During the last few decades, concerns have grown about the increasing male infertility. Worldwide studies show that in most countries, sperm count has been declining by 57% over a span of 35 years. Only a couple of countries, such as Australia, do not show this decline.
It is not entirely clear what lifestyle and environmental factors trigger this decline. Of course, scientists are busy at work looking into the reasons. One factor may be the Western lifestyle, which involves consumption of processed foods, sedentary behavior, and chronic stress. Other factors such as obesity and endocrine disruptors may play a role. Endocrine disruptors are environmental chemicals—some insecticides, fungicides, surfactants, plastics, dioxin, and DDT—that are thought to modify hormonal secretion.

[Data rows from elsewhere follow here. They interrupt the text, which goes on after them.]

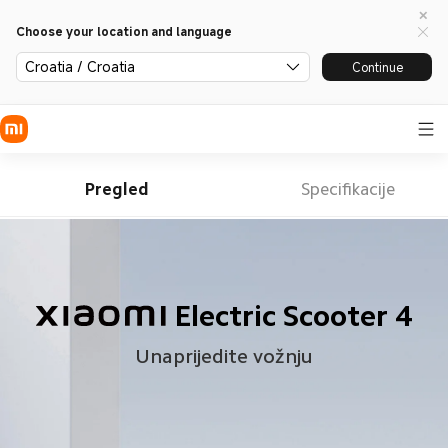
Choose your location and language
Croatia / Croatia
Continue
Pregled
Specifikacije
Electric Scooter 4
Unaprijedite vožnju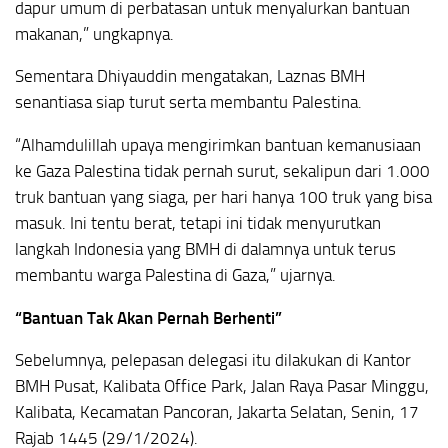
dapur umum di perbatasan untuk menyalurkan bantuan
makanan,” ungkapnya.
Sementara Dhiyauddin mengatakan, Laznas BMH
senantiasa siap turut serta membantu Palestina.
“Alhamdulillah upaya mengirimkan bantuan kemanusiaan
ke Gaza Palestina tidak pernah surut, sekalipun dari 1.000
truk bantuan yang siaga, per hari hanya 100 truk yang bisa
masuk. Ini tentu berat, tetapi ini tidak menyurutkan
langkah Indonesia yang BMH di dalamnya untuk terus
membantu warga Palestina di Gaza,” ujarnya.
“Bantuan Tak Akan Pernah Berhenti”
Sebelumnya, pelepasan delegasi itu dilakukan di Kantor
BMH Pusat, Kalibata Office Park, Jalan Raya Pasar Minggu,
Kalibata, Kecamatan Pancoran, Jakarta Selatan, Senin, 17
Rajab 1445 (29/1/2024).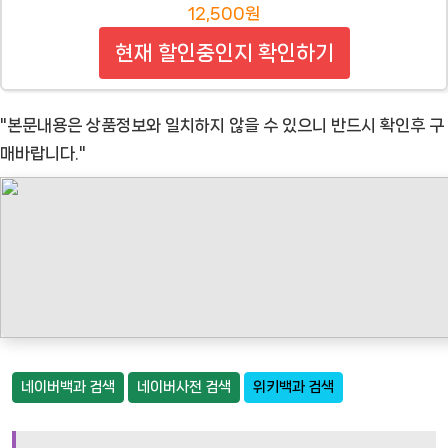
12,500원
현재 할인중인지 확인하기
"본문내용은 상품정보와 일치하지 않을 수 있으니 반드시 확인후 구
매바랍니다."
네이버백과 검색
네이버사전 검색
위키백과 검색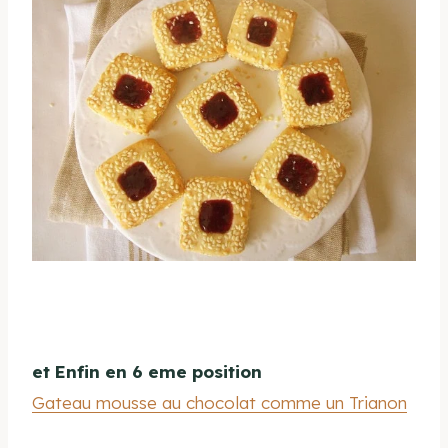
et Enfin en 6 eme position
Gateau mousse au chocolat comme un Trianon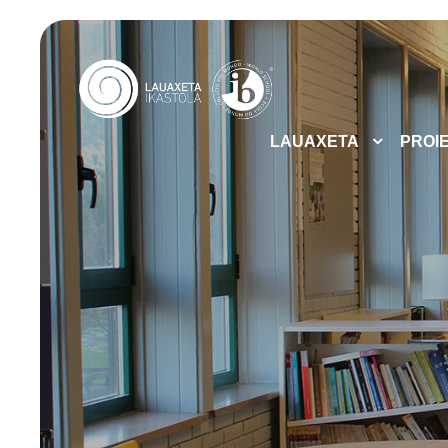
LAUAXETA
PROI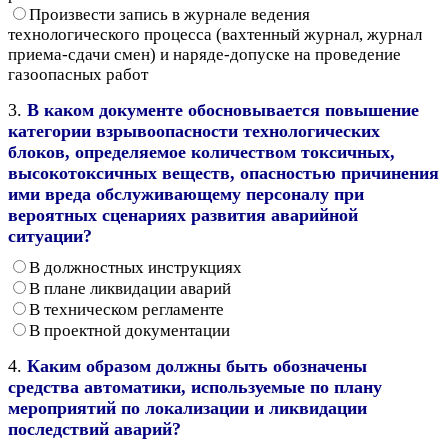
Произвести запись в журнале ведения
технологического процесса (вахтенный журнал, журнал
приема-сдачи смен) и наряде-допуске на проведение
газоопасных работ
3.
В каком документе обосновывается повышение
категории взрывоопасности технологических
блоков, определяемое количеством токсичных,
высокотоксичных веществ, опасностью причинения
ими вреда обслуживающему персоналу при
вероятных сценариях развития аварийной
ситуации?
В должностных инструкциях
В плане ликвидации аварий
В техническом регламенте
В проектной документации
4.
Каким образом должны быть обозначены
средства автоматики, используемые по плану
мероприятий по локализации и ликвидации
последствий аварий?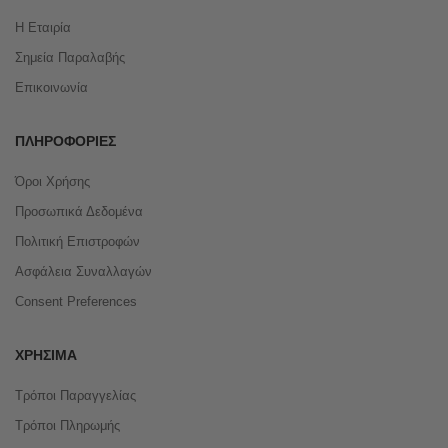
Η Εταιρία
Σημεία Παραλαβής
Επικοινωνία
ΠΛΗΡΟΦΟΡΊΕΣ
Όροι Χρήσης
Προσωπικά Δεδομένα
Πολιτική Επιστροφών
Ασφάλεια Συναλλαγών
Consent Preferences
ΧΡΉΣΙΜΑ
Τρόποι Παραγγελίας
Τρόποι Πληρωμής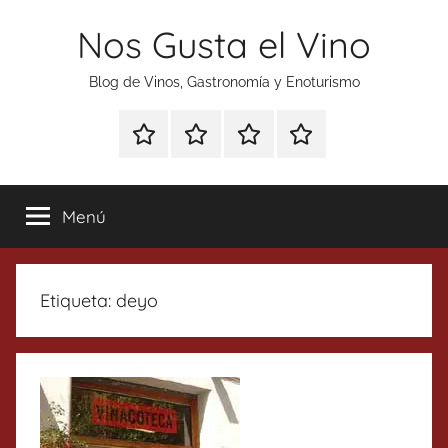
Saltar
Nos Gusta el Vino
al
contenido
Blog de Vinos, Gastronomía y Enoturismo
Especial
Enoturismo
Ranking
Contacto
Gin
y
Vinos
Tonics
Gastronomía
Menú
Etiqueta:
deyo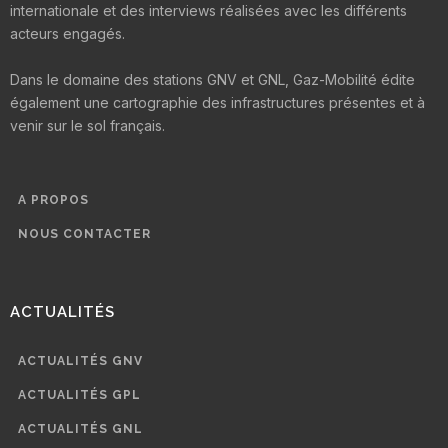
internationale et des interviews réalisées avec les différents
acteurs engagés.
Dans le domaine des stations GNV et GNL, Gaz-Mobilité édite
également une cartographie des infrastructures présentes et à
venir sur le sol français.
A PROPOS
NOUS CONTACTER
ACTUALITÉS
ACTUALITÉS GNV
ACTUALITÉS GPL
ACTUALITÉS GNL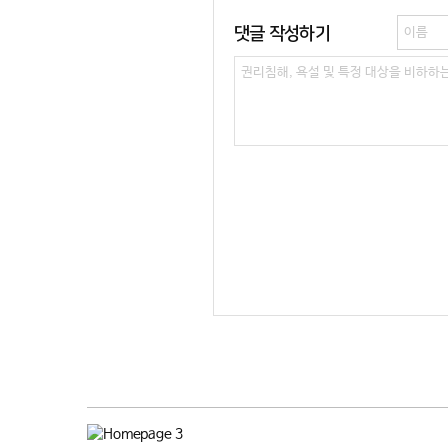
댓글 작성하기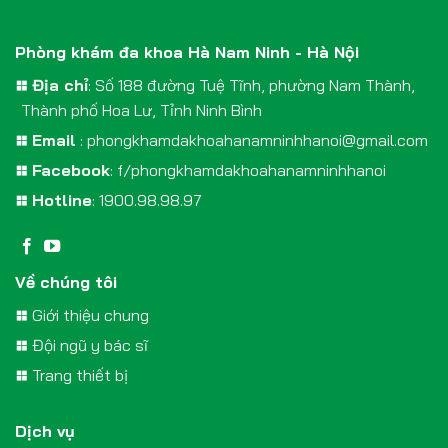
Phòng khám đa khoa Hà Nam Ninh - Hà Nội
Địa chỉ
: Số 188 đường Tuệ Tĩnh, phường Nam Thành,
Thành phố Hoa Lư, Tỉnh Ninh Bình
Email
:
phongkhamdakhoahanamninhhanoi@gmail.com
Facebook
:
f/phongkhamdakhoahanamninhhanoi
Hotline
:
1900.98.98.97
Về chúng tôi
Giới thiệu chung
Đội ngũ y bác sĩ
Trang thiết bị
Dịch vụ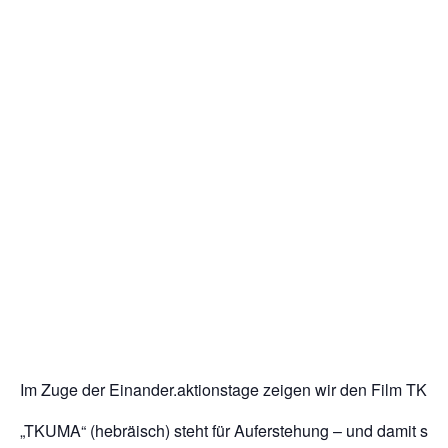
Im Zuge der Einander.aktionstage zeigen wir den Film TKUM
„TKUMA“ (hebräisch) steht für Auferstehung – und damit s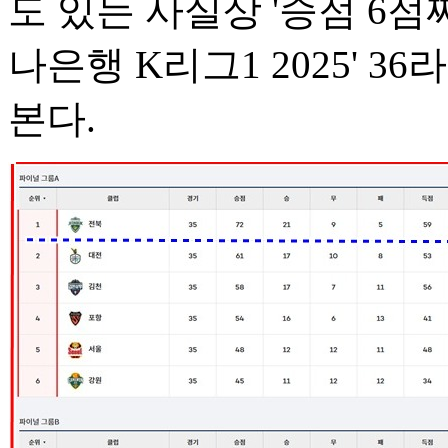
도 있는 사실상 '승점 6점짜
나은행 K리그1 2025' 
본다.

Female fertility is being affected as well. We are seeing an increasing prevalence of PCOS (polycystic ovary syndrome) the leading cause of infertility in women. PCOS causes hormonal imbalances which prevent ovulation, and thus prevent the chance of becoming pregnant. Potential factors contributing to the increased prevalence are obesity, insulin resistance, and T2D.
Leptin will be an important player in this chapter. Here is a quick review slide from chapter one:
You Will Learn:
- Infertility and subfertility in men and women is rising.
- Underweight impairs fertility.
- Obesity impairs fertility in men and women.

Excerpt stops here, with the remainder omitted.